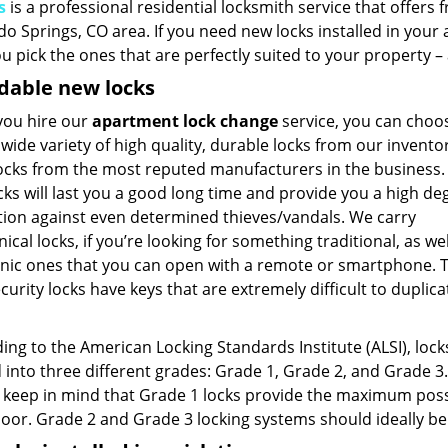
s
is a professional residential locksmith service that offers
do Springs, CO area. If you need new locks installed in you
u pick the ones that are perfectly suited to your property 
dable new locks
ou hire our
apartment lock change
service, you can choo
wide variety of high quality, durable locks from our invento
locks from the most reputed manufacturers in the business.
ks will last you a good long time and provide you a high de
tion against even determined thieves/vandals. We carry
cal locks, if you’re looking for something traditional, as wel
onic ones that you can open with a remote or smartphone. 
curity locks have keys that are extremely difficult to duplica
ng to the American Locking Standards Institute (ALSI), lock
 into three different grades: Grade 1, Grade 2, and Grade 3. 
 keep in mind that Grade 1 locks provide the maximum possib
door. Grade 2 and Grade 3 locking systems should ideally be 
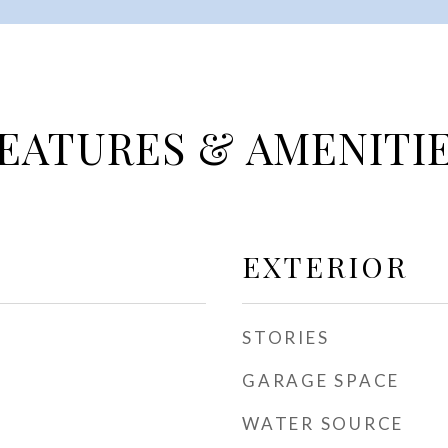
EATURES & AMENITI
EXTERIOR
STORIES
GARAGE SPACE
WATER SOURCE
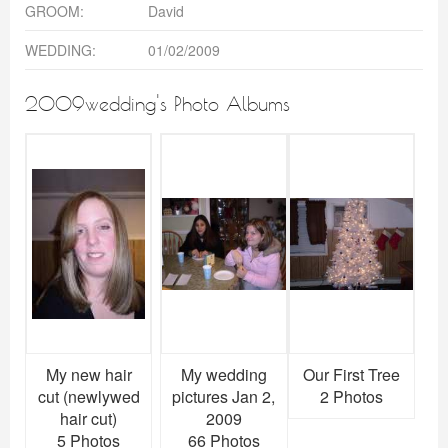
GROOM:
David
WEDDING:
01/02/2009
2009wedding's Photo Albums
My new hair
My wedding
Our First Tree
cut (newlywed
pictures Jan 2,
2 Photos
hair cut)
2009
5 Photos
66 Photos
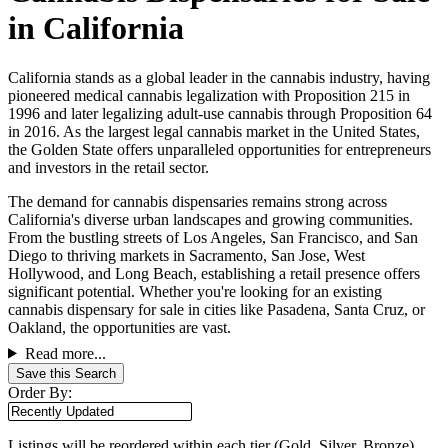
in California
California stands as a global leader in the cannabis industry, having
pioneered medical cannabis legalization with Proposition 215 in
1996 and later legalizing adult-use cannabis through Proposition 64
in 2016. As the largest legal cannabis market in the United States,
the Golden State offers unparalleled opportunities for entrepreneurs
and investors in the retail sector.
The demand for cannabis dispensaries remains strong across
California's diverse urban landscapes and growing communities.
From the bustling streets of Los Angeles, San Francisco, and San
Diego to thriving markets in Sacramento, San Jose, West
Hollywood, and Long Beach, establishing a retail presence offers
significant potential. Whether you're looking for an existing
cannabis dispensary for sale in cities like Pasadena, Santa Cruz, or
Oakland, the opportunities are vast.
Read more...
Save this Search
Order By:
Listings will be reordered within each tier (Gold, Silver, Bronze)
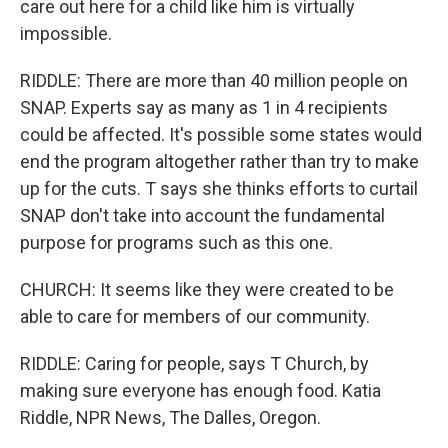
care out here for a child like him is virtually
impossible.
RIDDLE: There are more than 40 million people on
SNAP. Experts say as many as 1 in 4 recipients
could be affected. It's possible some states would
end the program altogether rather than try to make
up for the cuts. T says she thinks efforts to curtail
SNAP don't take into account the fundamental
purpose for programs such as this one.
CHURCH: It seems like they were created to be
able to care for members of our community.
RIDDLE: Caring for people, says T Church, by
making sure everyone has enough food. Katia
Riddle, NPR News, The Dalles, Oregon.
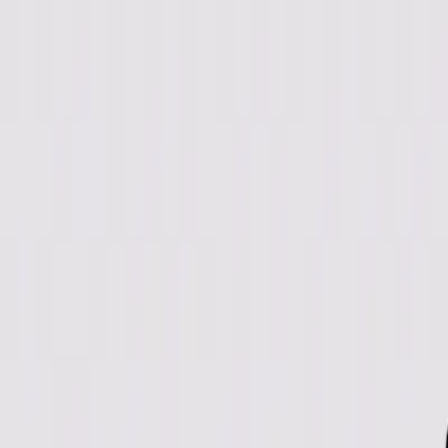
Directory
Speed Test
Blog
Pricing
Categories
View All Categories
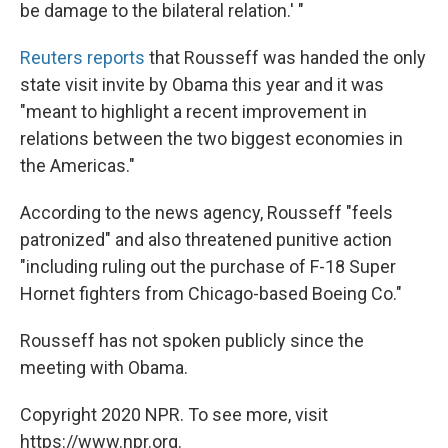
be damage to the bilateral relation.' "
Reuters reports
that Rousseff was handed the only
state visit invite by Obama this year and it was
"meant to highlight a recent improvement in
relations between the two biggest economies in
the Americas."
According to the news agency, Rousseff "feels
patronized" and also threatened punitive action
"including ruling out the purchase of F-18 Super
Hornet fighters from Chicago-based Boeing Co."
Rousseff has not spoken publicly since the
meeting with Obama.
Copyright 2020 NPR. To see more, visit
https://www.npr.org.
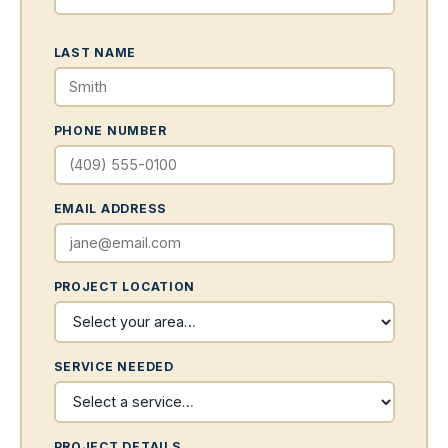
LAST NAME
PHONE NUMBER
EMAIL ADDRESS
PROJECT LOCATION
SERVICE NEEDED
PROJECT DETAILS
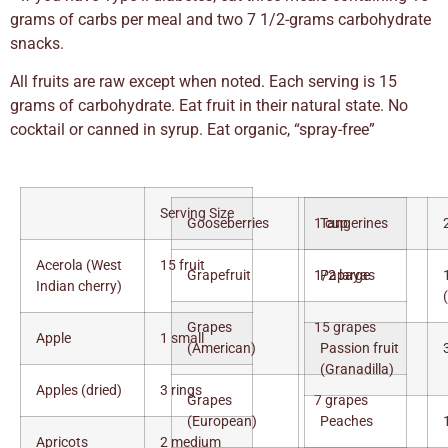
grams of carbs per meal and two 7 1/2-grams carbohydrate
snacks.
All fruits are raw except when noted. Each serving is 15
grams of carbohydrate. Eat fruit in their natural state. No
cocktail or canned in syrup. Eat organic, “spray-free”
Serving Size
Gooseberries
1 cup
Tangerines
Acerola (West
15 fruit
Grapefruit
1/2 large
Papayas
Indian cherry)
Grapes
15 grapes
Apple
1 small
(American)
Passion fruit
(Granadilla)
Apples (dried)
3 rings
Grapes
7 grapes
(European)
Peaches
Apricots
2 medium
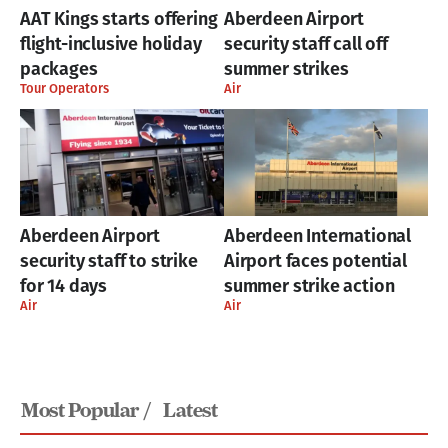
AAT Kings starts offering
Aberdeen Airport
flight-inclusive holiday
security staff call off
packages
summer strikes
Tour Operators
Air
Aberdeen Airport
Aberdeen International
security staff to strike
Airport faces potential
for 14 days
summer strike action
Air
Air
Most Popular /
Latest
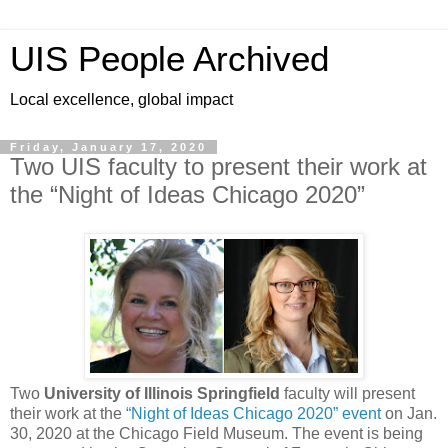
UIS People Archived
Local excellence, global impact
Friday, January 17, 2020
Two UIS faculty to present their work at
the “Night of Ideas Chicago 2020”
Two
University of Illinois Springfield
faculty will present
their work at the
“Night of Ideas Chicago 2020” event
on Jan.
30, 2020 at the Chicago Field Museum. The event is being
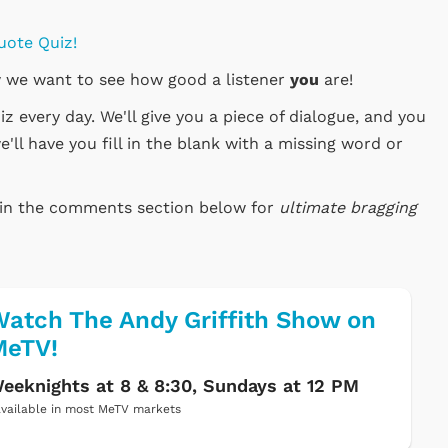
uote Quiz!
 we want to see how good a listener
you
are!
 every day. We'll give you a piece of dialogue, and you
e'll have you fill in the blank with a missing word or
e in the comments section below for
ultimate bragging
atch The Andy Griffith Show on
MeTV!
eeknights at 8 & 8:30, Sundays at 12 PM
vailable in most MeTV markets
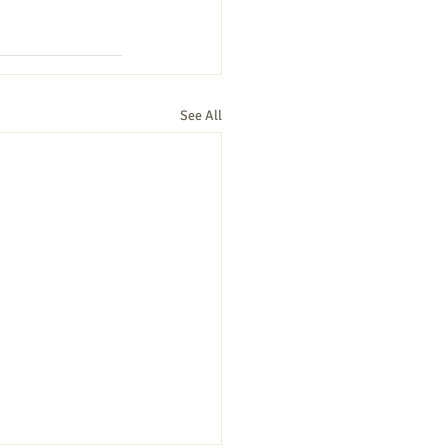
See All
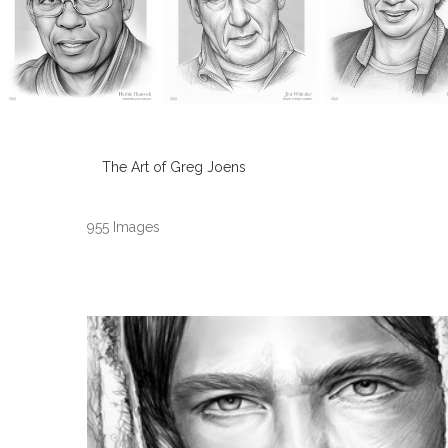
The Art of Greg Joens
955 Images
_ _ _ _
Start at the line above containing "state visit invite" and stop at the line containing "PROJECT DETAILS": print those lines and everything between them exactly, but not the pictures.

*Response area*
state visit invite by Obama this year and it was
"meant to highlight a recent improvement in
relations between the two biggest economies in
the Americas."
According to the news agency, Rousseff "feels
patronized" and also threatened punitive action
"including ruling out the purchase of F-18 Super
Hornet fighters from Chicago-based Boeing Co."
Rousseff has not spoken publicly since the
meeting with Obama.
Copyright 2020 NPR. To see more, visit
https://www.npr.org.
LAST NAME
PHONE NUMBER
EMAIL ADDRESS
PROJECT LOCATION
SERVICE NEEDED
PROJECT DETAILS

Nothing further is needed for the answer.